Matthew’s Gospel shows how Jesus fulfilled many Old Testament prophecies and established His credentials as the Messiah King by suffering, dying and rising from death.
Luke shows how Jesus lived as the perfect man of faith filled with the Holy Spirit and power.
This introduces us to the outpouring of the Holy Spirit in Luke’s second book, the Acts, in which we get to walk in the same power of the same Holy Spirit who filled Jesus on earth.
John shows us Jesus as the eternal Word who created all things. In John, Jesus declares who He is and how we can have eternal life through Him. Jesus is God who became man for us.
…“I am the light of the world. Whoever follows me will not walk in darkness, but will have the light of life.” John 8:12 (ESV)
…“Truly, truly, I say to you, before Abraham was, I am.” John 8:58 (ESV)
…“I am the resurrection and the life. Whoever believes in me, though he die, yet shall he live, and everyone who lives and believes in me shall never die…” John 11:25-26 (ESV)
In Mark, Jesus is indeed the servant who suffers and dies like an ox slaughtered on the altar in Jerusalem.
Mark is a short book with only 16 chapters. From chapter 12 to 15, we see no miracles, only the journey to the cross and the death and burial of Jesus as the perfect sacrifice.
But what of the rest of Mark’s Gospel? Here I must seriously challenge traditional teaching.
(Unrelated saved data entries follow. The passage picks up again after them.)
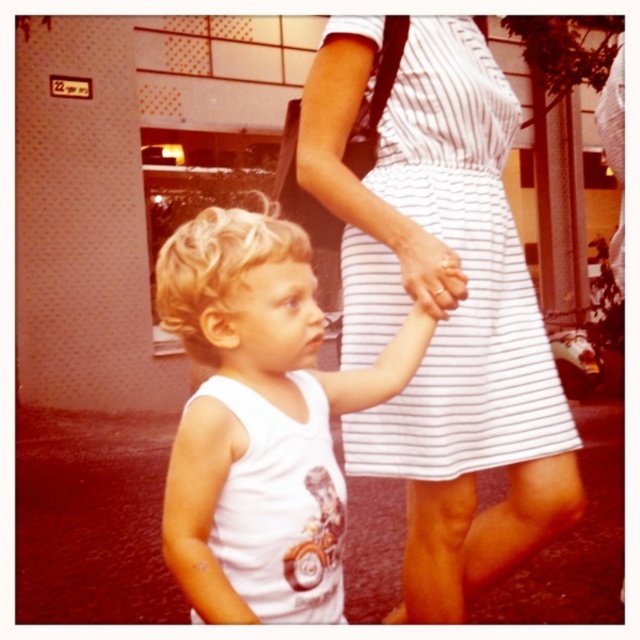 You are a photographer adjusting your camera to focus on two specific points in the image. The first point is at coordinates point (236,218) and the second is at point (445,250). Which point should you focus on first if you want to ensure the closest object is in sharp focus?

Point (236,218) is closer to the camera than point (445,250), so you should focus on point (236,218) first to ensure the closest object is in sharp focus.

You are a photographer standing at a certain distance from the white striped dress at center. You want to take a photo of it and ensure it fills the frame properly. If the recommended distance for optimal framing is 4 feet, is the current distance sufficient?

The distance of white striped dress at center from camera is 4.12 feet, which is slightly more than the recommended 4 feet. To ensure the dress fills the frame properly, you should move about 1.2 inches closer.

You are a photographer trying to capture the scene. You notice the white matte tank top at center and the white matte hand at center. Which object should you focus on if you want to capture the larger one in your shot?

The white matte tank top at center is bigger than the white matte hand at center, so you should focus on the white matte tank top at center to capture the larger one in your shot. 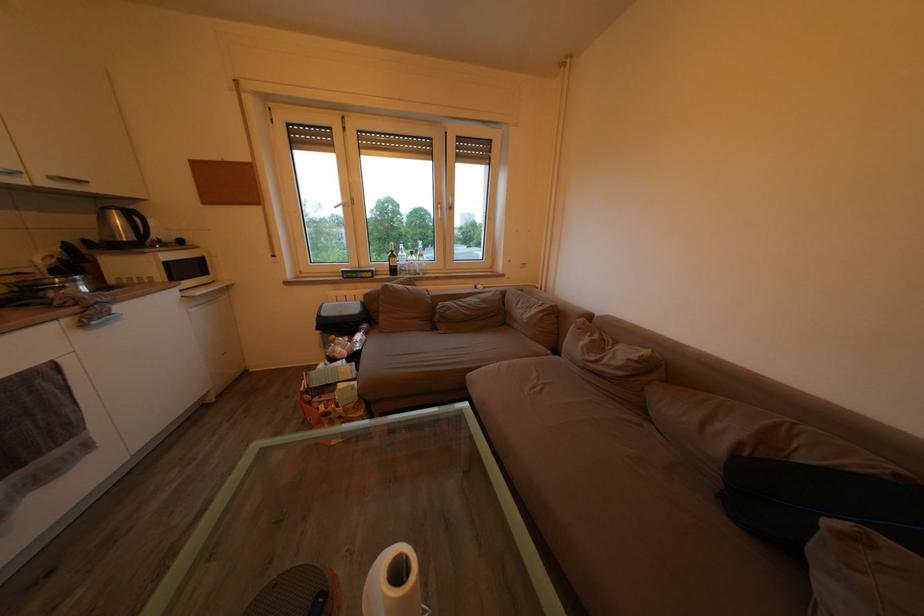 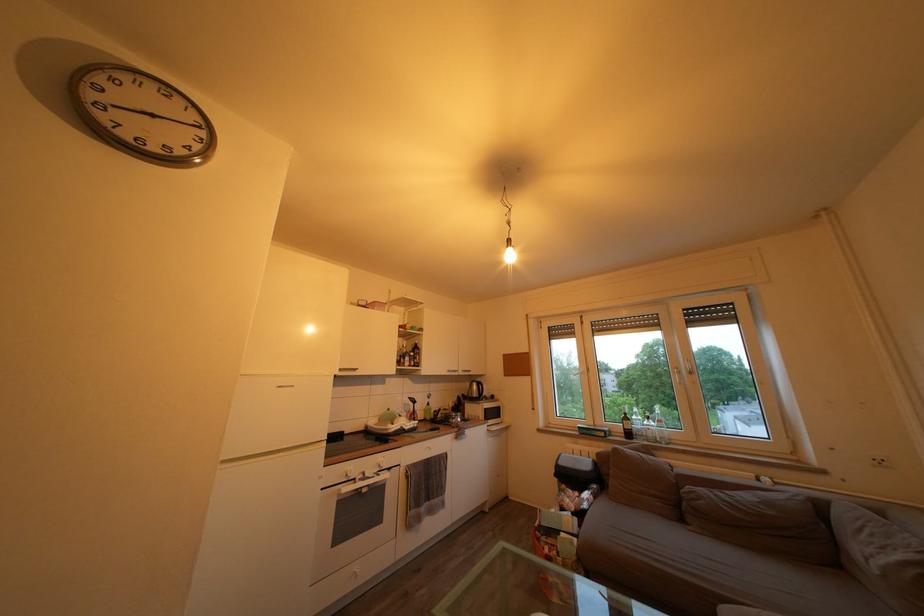 Locate, in the second image, the point that corresponds to [400,262] in the first image.

(635, 424) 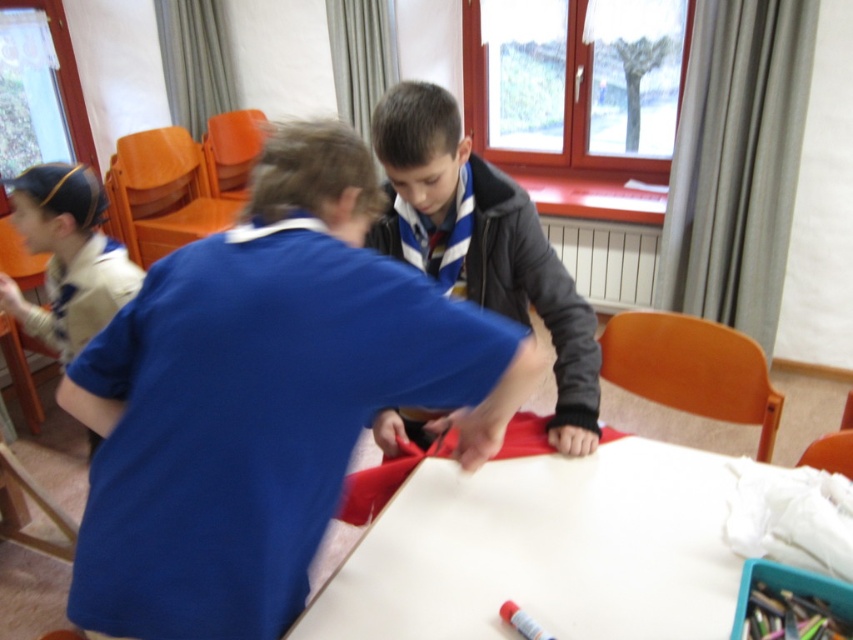 Question: Considering the real-world distances, which object is closest to the dark gray woolen sweater at center?

Choices:
 (A) blue fabric at center
 (B) white matte table at center

Answer: (B)

Question: Is blue fabric at center closer to camera compared to white matte table at center?

Choices:
 (A) yes
 (B) no

Answer: (A)

Question: Which is farther from the dark gray woolen sweater at center?

Choices:
 (A) white matte table at center
 (B) blue fabric at center

Answer: (B)

Question: Does dark gray woolen sweater at center have a lesser width compared to matte plastic crayon at lower center?

Choices:
 (A) yes
 (B) no

Answer: (B)

Question: Does blue fabric at center have a larger size compared to dark gray woolen sweater at center?

Choices:
 (A) yes
 (B) no

Answer: (A)

Question: Which is farther from the dark gray woolen sweater at center?

Choices:
 (A) matte plastic crayon at lower center
 (B) white matte table at center
 (C) blue fabric at center

Answer: (A) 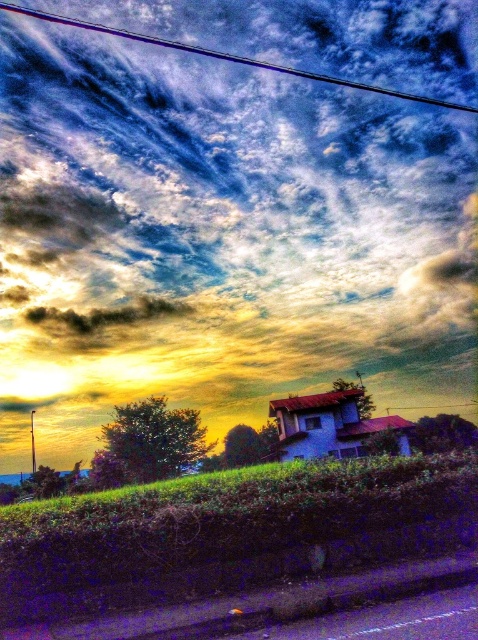 Question: Does cloudy sky at upper center appear over metallic wire at upper center?

Choices:
 (A) yes
 (B) no

Answer: (B)

Question: Which object is farther from the camera taking this photo?

Choices:
 (A) metallic wire at upper center
 (B) cloudy sky at upper center

Answer: (B)

Question: Is cloudy sky at upper center to the left of metallic wire at upper center from the viewer's perspective?

Choices:
 (A) no
 (B) yes

Answer: (A)

Question: Is cloudy sky at upper center thinner than metallic wire at upper center?

Choices:
 (A) no
 (B) yes

Answer: (A) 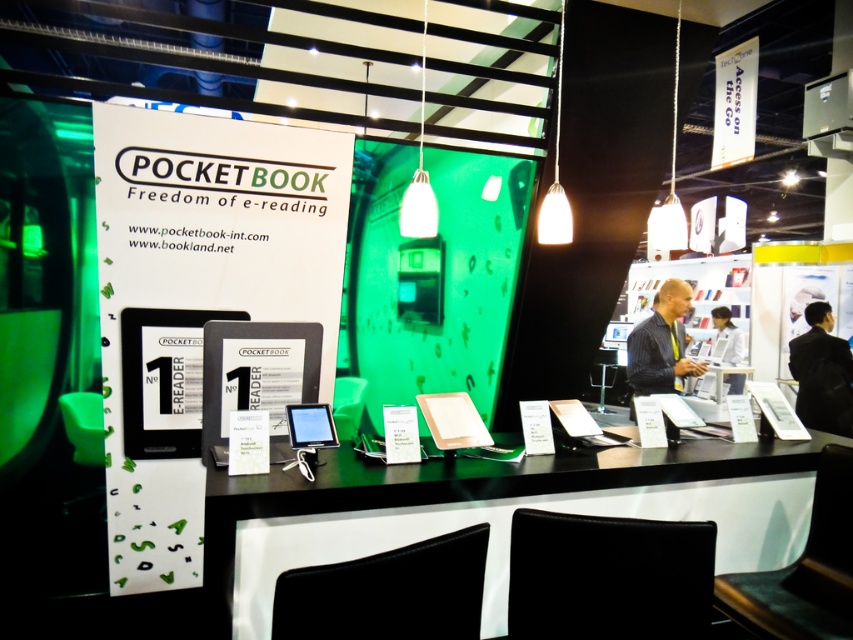 You are a customer at the PocketBook trade show booth. You see a black leather jacket at right and a white glossy laptop at center. Which object is closer to the bottom of the image?

The black leather jacket at right is positioned under the white glossy laptop at center, so it is closer to the bottom of the image.

You are a photographer at the PocketBook trade show booth. You need to take a photo of the white glossy laptop at center and the striped shirt at center. Based on their positions, which object should you focus on first to ensure both are in frame?

The striped shirt at center is located above the white glossy laptop at center, so you should focus on the striped shirt at center first to ensure both are in frame.

You are standing at the PocketBook trade show booth and see two points marked on the banner. Which point is closer to you, point (827, 419) or point (741, 380)?

A: Point (827, 419) is in front of point (741, 380), so it is closer to you. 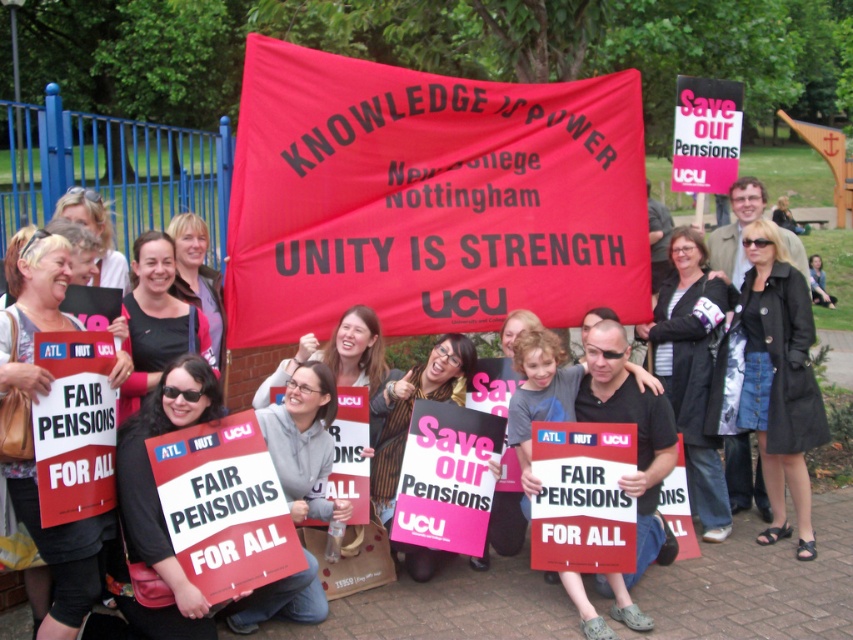 Question: Where is red fabric banner at center located in relation to matte black jacket at center in the image?

Choices:
 (A) right
 (B) left

Answer: (B)

Question: Does red fabric banner at center appear on the right side of matte black jacket at center?

Choices:
 (A) no
 (B) yes

Answer: (A)

Question: Is red fabric banner at center further to the viewer compared to matte black jacket at center?

Choices:
 (A) no
 (B) yes

Answer: (B)

Question: Among these points, which one is farthest from the camera?

Choices:
 (A) (339, 240)
 (B) (531, 636)

Answer: (A)

Question: Which object is farther from the camera taking this photo?

Choices:
 (A) red fabric banner at center
 (B) matte black jacket at center

Answer: (A)

Question: Which of the following is the farthest from the observer?

Choices:
 (A) (558, 248)
 (B) (283, 636)

Answer: (A)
In Chapter 1, Jesus appears casting out demons. In Mark Chapters one to three and chapters five to ten, we see Jesus like an Imperial Roman general conducting a brutal military campaign against his enemies, the spirits of darkness. We see little teaching in words but repeated supernatural confrontations with the forces of darkness, casting out demons, healing the sick and working miracle after miracle.
Jesus was demonstrating in action the kind of Christianity which He called us to practise in Chapter 16 after His miraculous resurrection.
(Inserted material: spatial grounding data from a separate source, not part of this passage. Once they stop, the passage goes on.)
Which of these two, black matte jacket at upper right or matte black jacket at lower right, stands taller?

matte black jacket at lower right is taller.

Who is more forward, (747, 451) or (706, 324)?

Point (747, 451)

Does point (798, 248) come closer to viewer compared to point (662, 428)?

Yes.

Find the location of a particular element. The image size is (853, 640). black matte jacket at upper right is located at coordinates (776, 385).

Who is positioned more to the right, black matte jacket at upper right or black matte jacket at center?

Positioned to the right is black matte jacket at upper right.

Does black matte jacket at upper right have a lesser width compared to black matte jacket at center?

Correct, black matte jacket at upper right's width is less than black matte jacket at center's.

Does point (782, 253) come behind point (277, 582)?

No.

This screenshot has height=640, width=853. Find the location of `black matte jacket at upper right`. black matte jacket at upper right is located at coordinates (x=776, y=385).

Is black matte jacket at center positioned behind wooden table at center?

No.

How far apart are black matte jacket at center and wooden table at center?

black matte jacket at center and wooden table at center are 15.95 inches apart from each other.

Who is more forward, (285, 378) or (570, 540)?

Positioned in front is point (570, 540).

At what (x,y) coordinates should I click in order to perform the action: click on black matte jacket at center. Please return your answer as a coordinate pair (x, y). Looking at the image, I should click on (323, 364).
…“Go into all the world and proclaim the gospel to the whole creation. Whoever believes and is baptized will be saved, but whoever does not believe will be condemned. And these signs will accompany those who believe: in my name they will cast out demons; they will speak in new tongues; …they will lay their hands on the sick, and they will recover.” Mark 16:15-18 (ESV)
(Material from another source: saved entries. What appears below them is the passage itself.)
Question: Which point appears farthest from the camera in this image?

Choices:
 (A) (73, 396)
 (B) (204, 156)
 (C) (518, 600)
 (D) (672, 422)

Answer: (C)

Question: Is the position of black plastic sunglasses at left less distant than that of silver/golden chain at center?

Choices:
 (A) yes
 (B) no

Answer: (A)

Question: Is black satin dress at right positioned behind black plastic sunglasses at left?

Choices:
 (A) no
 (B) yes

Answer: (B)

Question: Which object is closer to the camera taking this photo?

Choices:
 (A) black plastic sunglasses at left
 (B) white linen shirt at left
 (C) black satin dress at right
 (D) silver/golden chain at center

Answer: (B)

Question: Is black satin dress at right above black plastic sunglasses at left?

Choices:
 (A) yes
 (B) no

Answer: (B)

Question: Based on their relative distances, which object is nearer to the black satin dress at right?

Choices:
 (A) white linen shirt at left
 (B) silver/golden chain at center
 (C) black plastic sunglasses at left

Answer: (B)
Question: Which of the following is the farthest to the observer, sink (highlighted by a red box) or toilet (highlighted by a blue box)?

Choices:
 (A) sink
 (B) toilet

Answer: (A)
This is so controversial that many Bible scholars want to leave it out of the Bible. I believe this is nothing but intellectual unbelief. I believe this unbelief was already evident in scholars producing manuscripts 300 years after Jesus rose from the grave.
However, without this ending, Mark’s Gospel is an incomplete fragment, like a story with no proper conclusion.
For a scholarly discussion, see the following web page:
Jesus always stood by the absolute authority and infallible truth of the scriptures but He was always challenging the way people understood these scriptures. We must do the same.
It is easy for us Pentecostals to criticise the religious traditions of other churches but if Jesus of Nazareth was with us in the flesh today, He would also challenge our Pentecostal traditions and practises.